**TASK TO CARRY OUT**. I need every line that includes the word "reglas" copied from the material.
>>
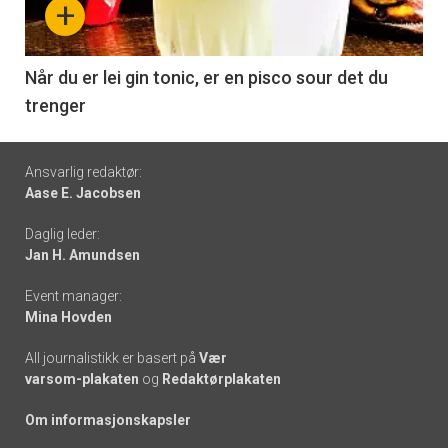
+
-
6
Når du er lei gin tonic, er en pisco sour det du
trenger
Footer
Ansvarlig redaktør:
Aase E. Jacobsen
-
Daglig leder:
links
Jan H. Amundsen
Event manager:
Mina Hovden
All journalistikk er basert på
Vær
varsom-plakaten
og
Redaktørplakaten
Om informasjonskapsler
<<
>>
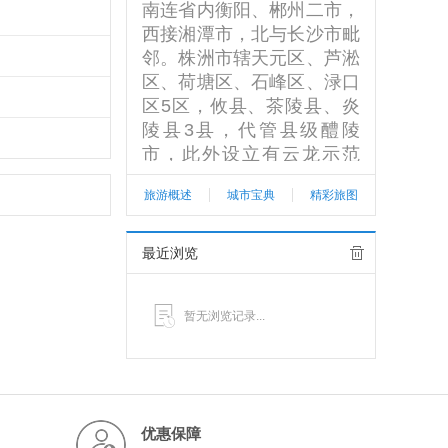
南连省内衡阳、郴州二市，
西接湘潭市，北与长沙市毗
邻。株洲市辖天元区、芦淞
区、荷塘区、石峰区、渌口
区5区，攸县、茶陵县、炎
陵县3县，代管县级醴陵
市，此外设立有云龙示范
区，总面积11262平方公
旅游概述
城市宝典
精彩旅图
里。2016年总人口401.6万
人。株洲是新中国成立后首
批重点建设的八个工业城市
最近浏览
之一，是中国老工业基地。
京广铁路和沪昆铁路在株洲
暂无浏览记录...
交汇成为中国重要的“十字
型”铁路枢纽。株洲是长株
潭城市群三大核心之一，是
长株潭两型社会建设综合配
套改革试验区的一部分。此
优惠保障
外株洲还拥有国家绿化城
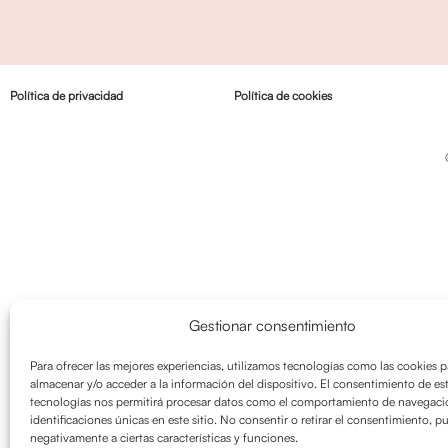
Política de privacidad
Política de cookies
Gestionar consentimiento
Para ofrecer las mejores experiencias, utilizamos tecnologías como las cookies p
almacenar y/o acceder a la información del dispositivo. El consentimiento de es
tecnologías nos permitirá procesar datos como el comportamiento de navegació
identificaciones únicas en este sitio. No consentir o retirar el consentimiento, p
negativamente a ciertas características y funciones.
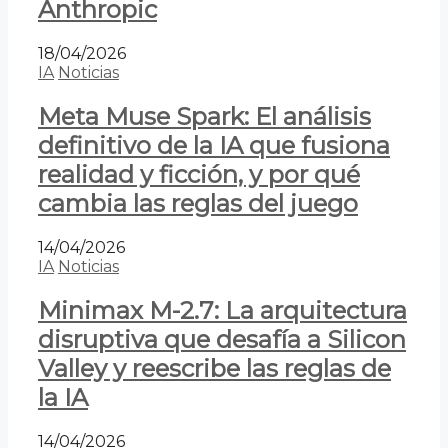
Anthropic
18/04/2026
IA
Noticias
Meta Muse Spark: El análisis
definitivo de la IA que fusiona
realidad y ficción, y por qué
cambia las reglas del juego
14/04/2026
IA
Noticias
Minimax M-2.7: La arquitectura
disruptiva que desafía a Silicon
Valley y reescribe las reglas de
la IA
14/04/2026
<<
**EXERCISE SOLUTION**.
cambia las reglas del juego
Valley y reescribe las reglas de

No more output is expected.